WHAT IS BEING ASKED: Without the pictures, extract every line from the start of the material to the line containing "México: COFECE sanciona a 17 clubes de la", both ends included.

DATA FOR THIS TASK:
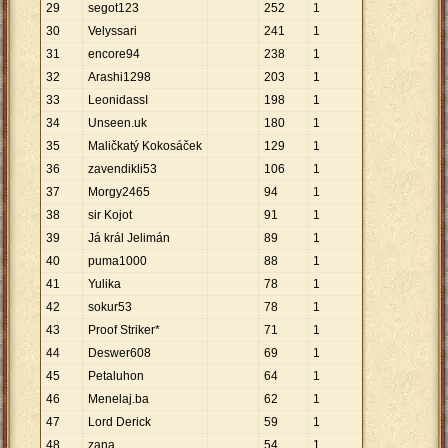
29
segot123
252
1
30
Velyssari
241
1
31
encore94
238
1
32
Arashi1298
203
1
33
LeonidassI
198
1
34
Unseen.uk
180
1
35
Maličkatý Kokosáček
129
1
36
zavendikli53
106
1
37
Morgy2465
94
1
38
sir Kojot
91
1
39
Já král Jelimán
89
1
40
puma1000
88
1
41
Yulika
78
1
42
sokur53
78
1
43
Proof Striker*
71
1
44
Deswer608
69
1
45
Petaluhon
64
1
46
Menelaj.ba
62
1
47
Lord Derick
59
1
48
zana
54
1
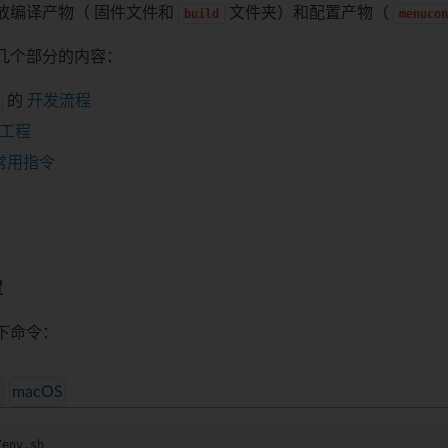
放编译产物（ 固件文件和
文件夹）和配置产物（
build
menucon
几个部分的内容：
的
开发流程
工程
常用指令
置
下命令：
s
macOS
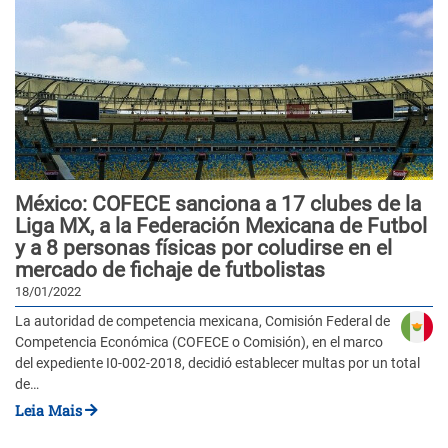
México: COFECE sanciona a 17 clubes de la
Liga MX, a la Federación Mexicana de Futbol
y a 8 personas físicas por coludirse en el
mercado de fichaje de futbolistas
18/01/2022
La autoridad de competencia mexicana, Comisión Federal de
Competencia Económica (COFECE o Comisión), en el marco
del expediente I0-002-2018, decidió establecer multas por un total
de…
Leia Mais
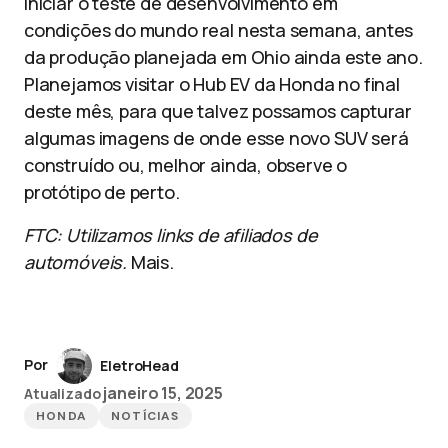
iniciar o teste de desenvolvimento em
condições do mundo real nesta semana, antes
da produção planejada em Ohio ainda este ano.
Planejamos visitar o Hub EV da Honda no final
deste mês, para que talvez possamos capturar
algumas imagens de onde esse novo SUV será
construído ou, melhor ainda, observe o
protótipo de perto.
FTC: Utilizamos links de afiliados de
automóveis.
Mais.
Por
EletroHead
janeiro 15, 2025
Atualizado
HONDA
NOTÍCIAS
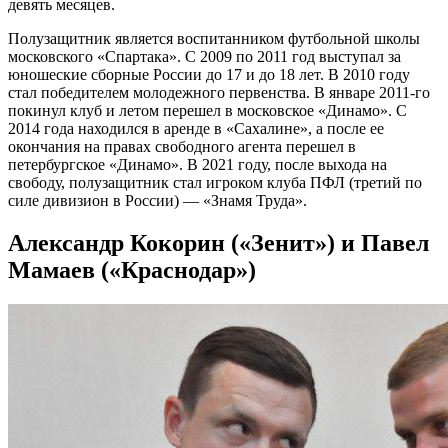
девять месяцев.
Полузащитник является воспитанником футбольной школы
московского «Спартака». С 2009 по 2011 год выступал за
юношеские сборные России до 17 и до 18 лет. В 2010 году
стал победителем молодежного первенства. В январе 2011-го
покинул клуб и летом перешел в московское «Динамо». С
2014 года находился в аренде в «Сахалине», а после ее
окончания на правах свободного агента перешел в
петербургское «Динамо». В 2021 году, после выхода на
свободу, полузащитник стал игроком клуба ПФЛ (третий по
силе дивизион в России) — «Знамя Труда».
Александр Кокорин («Зенит») и Павел
Мамаев («Краснодар»)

EXERCISE ANSWER:
29
segot123
252
1
30
Velyssari
241
1
31
encore94
238
1
32
Arashi1298
203
1
33
LeonidassI
198
1
34
Unseen.uk
180
1
35
Maličkatý Kokosáček
129
1
36
zavendikli53
106
1
37
Morgy2465
94
1
38
sir Kojot
91
1
39
Já král Jelimán
89
1
40
puma1000
88
1
41
Yulika
78
1
42
sokur53
78
1
43
Proof Striker*
71
1
44
Deswer608
69
1
45
Petaluhon
64
1
46
Menelaj.ba
62
1
47
Lord Derick
59
1
48
zana
54
1
放编译产物（ 固件文件和
文件夹）和配置产物（
build
menucon
几个部分的内容：
的
开发流程
工程
常用指令
置
下命令：
s
macOS
México: COFECE sanciona a 17 clubes de la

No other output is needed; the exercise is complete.